The most common initial charge is “driving under the influence of alcohol or drugs or both.” The charge is not specific until trial and after testing has come back from the lab.

“Troopers rely on their training and experience to make decisions to arrest based on probable cause to do so, even without any roadside tests,” Reid said. “Troopers have been arresting people for driving under the influence of many substances for a long time, long before marijuana was made legal.”

On the federal level, U.S. Reps. Jared Polis, D-Boulder, and Ed Perlmutter, D-Golden, are working on legislation that would expand the definition of an impaired driver to include marijuana. The LUCID Act would create incentives for states with legalized marijuana to enact laws prohibiting marijuana-impaired driving. Unlike previous proposals, it would not mandate a specific measurement that states must use to test for marijuana-impaired driving.

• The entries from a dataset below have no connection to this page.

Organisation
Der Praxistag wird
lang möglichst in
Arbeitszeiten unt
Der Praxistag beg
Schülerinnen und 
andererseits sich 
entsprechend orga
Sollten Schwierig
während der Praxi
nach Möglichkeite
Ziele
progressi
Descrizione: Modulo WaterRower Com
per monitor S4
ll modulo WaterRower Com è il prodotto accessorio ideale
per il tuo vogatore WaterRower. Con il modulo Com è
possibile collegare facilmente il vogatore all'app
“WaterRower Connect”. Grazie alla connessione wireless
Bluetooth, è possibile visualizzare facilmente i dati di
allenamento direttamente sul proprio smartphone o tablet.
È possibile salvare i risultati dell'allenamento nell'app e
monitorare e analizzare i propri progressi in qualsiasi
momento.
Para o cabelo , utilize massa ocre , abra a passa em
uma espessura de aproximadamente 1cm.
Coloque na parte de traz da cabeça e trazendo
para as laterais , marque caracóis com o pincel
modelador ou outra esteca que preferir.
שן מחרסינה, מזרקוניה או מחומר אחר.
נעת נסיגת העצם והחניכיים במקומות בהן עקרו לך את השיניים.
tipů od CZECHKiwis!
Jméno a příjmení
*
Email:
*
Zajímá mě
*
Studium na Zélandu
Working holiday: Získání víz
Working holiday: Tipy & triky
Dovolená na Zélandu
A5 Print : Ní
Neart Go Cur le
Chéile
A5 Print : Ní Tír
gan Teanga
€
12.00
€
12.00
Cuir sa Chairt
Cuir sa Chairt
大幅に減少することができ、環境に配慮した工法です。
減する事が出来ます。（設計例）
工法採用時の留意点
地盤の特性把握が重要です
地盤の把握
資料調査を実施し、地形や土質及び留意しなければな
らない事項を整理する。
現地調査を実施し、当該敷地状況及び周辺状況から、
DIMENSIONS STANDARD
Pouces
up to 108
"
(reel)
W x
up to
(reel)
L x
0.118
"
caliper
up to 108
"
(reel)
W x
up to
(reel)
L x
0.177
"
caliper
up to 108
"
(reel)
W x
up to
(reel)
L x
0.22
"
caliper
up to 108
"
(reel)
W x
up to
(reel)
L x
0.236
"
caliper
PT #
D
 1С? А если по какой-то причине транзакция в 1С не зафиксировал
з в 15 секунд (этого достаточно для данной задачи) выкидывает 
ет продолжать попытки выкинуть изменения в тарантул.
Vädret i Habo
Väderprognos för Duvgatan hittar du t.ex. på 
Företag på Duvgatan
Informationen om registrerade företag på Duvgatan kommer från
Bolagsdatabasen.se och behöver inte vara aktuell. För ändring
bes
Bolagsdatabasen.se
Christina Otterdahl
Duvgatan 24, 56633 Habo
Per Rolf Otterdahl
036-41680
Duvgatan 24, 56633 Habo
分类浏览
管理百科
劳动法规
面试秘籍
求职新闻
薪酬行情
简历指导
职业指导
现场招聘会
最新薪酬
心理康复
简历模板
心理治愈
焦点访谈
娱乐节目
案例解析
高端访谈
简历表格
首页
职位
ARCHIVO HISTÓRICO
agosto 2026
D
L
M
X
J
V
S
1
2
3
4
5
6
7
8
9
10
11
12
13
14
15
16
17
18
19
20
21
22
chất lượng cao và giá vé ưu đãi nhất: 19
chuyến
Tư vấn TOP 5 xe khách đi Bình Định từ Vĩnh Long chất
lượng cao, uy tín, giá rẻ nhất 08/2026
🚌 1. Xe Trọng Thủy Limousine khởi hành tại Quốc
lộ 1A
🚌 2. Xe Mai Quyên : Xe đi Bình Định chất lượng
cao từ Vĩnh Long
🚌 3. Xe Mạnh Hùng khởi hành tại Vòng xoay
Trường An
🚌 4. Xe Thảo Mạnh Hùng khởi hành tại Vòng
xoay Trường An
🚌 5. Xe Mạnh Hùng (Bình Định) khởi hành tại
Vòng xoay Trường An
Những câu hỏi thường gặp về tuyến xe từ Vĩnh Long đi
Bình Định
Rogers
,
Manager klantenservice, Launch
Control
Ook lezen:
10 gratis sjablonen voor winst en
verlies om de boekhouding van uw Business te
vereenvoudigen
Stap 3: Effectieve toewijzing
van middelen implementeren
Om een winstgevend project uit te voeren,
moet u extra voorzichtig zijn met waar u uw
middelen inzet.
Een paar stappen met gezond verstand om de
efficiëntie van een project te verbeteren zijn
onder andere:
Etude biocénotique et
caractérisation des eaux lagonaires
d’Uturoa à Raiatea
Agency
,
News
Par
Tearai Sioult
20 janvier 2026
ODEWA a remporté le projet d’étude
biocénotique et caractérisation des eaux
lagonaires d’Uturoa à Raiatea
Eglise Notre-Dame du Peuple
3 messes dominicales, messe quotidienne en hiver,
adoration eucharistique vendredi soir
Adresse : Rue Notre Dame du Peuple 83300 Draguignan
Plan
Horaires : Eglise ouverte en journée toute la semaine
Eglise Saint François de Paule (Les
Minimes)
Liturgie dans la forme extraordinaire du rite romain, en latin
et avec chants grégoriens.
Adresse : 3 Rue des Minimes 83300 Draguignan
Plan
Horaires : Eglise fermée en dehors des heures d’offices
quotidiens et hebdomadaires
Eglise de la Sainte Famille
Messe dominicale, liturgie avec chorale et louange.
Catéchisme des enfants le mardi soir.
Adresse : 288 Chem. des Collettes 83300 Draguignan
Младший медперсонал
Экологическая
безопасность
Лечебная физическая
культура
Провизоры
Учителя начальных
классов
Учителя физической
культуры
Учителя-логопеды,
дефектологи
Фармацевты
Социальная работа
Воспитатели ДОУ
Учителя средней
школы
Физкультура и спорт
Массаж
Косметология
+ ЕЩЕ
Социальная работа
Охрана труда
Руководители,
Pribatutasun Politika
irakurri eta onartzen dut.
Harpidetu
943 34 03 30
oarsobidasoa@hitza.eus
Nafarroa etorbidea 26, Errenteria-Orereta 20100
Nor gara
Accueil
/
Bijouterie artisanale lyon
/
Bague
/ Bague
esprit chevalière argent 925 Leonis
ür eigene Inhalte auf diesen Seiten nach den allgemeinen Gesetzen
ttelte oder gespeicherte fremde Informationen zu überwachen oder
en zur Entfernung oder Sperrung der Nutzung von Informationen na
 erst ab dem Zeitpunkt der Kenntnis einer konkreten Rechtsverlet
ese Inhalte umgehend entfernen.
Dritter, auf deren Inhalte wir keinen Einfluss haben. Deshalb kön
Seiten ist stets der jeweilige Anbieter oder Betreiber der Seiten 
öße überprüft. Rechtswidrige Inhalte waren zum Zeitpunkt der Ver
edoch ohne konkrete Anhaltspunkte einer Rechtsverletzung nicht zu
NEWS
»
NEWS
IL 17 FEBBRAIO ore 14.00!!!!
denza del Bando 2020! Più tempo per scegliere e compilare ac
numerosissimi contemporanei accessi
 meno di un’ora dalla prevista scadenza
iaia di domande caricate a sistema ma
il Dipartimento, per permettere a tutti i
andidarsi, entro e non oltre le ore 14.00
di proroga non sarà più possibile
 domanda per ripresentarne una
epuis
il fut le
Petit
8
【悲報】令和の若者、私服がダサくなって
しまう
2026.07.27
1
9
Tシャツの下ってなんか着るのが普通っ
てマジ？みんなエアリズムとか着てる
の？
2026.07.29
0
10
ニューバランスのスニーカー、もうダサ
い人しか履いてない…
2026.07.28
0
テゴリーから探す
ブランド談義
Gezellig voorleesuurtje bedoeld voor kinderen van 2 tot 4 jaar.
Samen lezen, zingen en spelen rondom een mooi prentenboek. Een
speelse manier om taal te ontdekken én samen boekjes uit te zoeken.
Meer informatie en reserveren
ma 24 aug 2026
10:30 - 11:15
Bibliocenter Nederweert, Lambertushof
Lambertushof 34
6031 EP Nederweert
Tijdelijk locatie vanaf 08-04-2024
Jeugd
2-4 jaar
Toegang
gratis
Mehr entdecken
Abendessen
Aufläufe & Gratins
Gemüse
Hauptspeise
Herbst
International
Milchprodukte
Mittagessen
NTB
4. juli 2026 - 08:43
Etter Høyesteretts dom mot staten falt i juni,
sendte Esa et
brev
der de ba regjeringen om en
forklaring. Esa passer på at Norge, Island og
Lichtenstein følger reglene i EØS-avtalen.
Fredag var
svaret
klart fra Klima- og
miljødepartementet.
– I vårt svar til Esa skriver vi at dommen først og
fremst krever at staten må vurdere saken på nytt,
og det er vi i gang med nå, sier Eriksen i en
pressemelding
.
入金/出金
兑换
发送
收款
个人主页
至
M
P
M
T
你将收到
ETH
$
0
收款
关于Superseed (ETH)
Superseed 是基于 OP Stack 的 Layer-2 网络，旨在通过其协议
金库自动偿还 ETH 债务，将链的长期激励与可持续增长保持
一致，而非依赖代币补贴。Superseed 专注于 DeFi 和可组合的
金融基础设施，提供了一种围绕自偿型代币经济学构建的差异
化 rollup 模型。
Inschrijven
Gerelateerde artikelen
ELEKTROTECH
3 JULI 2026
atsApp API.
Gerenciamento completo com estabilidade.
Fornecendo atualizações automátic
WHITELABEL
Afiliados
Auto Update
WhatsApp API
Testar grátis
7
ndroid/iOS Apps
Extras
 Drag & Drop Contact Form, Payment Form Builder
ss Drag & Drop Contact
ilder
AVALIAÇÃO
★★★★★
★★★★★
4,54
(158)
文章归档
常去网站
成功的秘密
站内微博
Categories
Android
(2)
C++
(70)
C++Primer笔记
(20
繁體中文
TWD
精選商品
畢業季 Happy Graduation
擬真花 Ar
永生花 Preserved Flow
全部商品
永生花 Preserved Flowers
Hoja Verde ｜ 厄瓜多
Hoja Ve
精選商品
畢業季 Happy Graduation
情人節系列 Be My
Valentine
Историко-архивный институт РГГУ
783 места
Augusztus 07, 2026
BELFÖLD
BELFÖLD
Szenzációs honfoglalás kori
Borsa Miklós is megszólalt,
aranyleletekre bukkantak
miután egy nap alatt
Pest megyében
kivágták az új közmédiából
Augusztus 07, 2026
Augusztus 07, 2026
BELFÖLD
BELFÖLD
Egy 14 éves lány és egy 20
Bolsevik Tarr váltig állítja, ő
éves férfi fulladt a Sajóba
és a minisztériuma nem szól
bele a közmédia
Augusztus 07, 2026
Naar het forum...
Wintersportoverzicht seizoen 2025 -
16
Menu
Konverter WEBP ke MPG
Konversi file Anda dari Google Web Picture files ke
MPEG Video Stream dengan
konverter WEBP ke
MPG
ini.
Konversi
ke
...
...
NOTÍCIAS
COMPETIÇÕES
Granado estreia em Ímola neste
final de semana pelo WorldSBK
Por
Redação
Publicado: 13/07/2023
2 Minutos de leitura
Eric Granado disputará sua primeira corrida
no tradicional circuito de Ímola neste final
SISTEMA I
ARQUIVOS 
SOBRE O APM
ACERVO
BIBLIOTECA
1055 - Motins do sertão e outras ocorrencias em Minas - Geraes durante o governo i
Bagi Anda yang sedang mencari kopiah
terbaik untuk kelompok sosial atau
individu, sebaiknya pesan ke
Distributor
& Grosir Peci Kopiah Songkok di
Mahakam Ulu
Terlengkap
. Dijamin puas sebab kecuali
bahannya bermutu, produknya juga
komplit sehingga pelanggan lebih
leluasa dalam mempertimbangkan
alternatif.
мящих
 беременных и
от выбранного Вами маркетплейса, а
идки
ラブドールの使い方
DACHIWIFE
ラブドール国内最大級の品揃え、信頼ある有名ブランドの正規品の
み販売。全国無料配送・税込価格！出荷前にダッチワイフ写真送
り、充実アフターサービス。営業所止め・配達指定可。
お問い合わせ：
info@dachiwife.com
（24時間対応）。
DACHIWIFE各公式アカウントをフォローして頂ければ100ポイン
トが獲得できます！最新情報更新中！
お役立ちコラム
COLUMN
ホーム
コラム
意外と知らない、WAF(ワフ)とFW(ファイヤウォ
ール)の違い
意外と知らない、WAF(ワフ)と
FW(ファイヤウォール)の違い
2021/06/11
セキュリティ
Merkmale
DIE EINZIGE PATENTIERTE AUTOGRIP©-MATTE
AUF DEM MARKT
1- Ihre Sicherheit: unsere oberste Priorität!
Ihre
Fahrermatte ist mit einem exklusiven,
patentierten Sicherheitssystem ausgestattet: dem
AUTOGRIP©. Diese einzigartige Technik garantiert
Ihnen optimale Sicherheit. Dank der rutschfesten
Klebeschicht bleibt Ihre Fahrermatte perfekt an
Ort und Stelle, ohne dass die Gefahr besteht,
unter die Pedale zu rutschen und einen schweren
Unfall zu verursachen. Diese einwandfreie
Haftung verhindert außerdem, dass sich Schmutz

But marijuana advocates worry that lawmakers are in search of a solution without a problem. The National Highway Traffic Safety Administration reported earlier this year that there is no evidence that marijuana use leads to a higher risk of getting in a traffic crash. Researchers, however, said additional studies are needed to develop definitive data on the subject.

Paul Armentano, deputy director for national marijuana advocacy group NORML, has been studying marijuana as it relates to driving for about 12 years.

“Any number in regard to THC in blood is an arbitrary number,” Armentano said, pointing out that alcohol is unique in that there is clear science that links impairment to blood-alcohol content.

“Alcohol is unique because we have this data, and we know that maximal concentration of alcohol in blood is positively associated with greater behavioral impairment of performance,” he said. “We don’t have this association for marijuana.”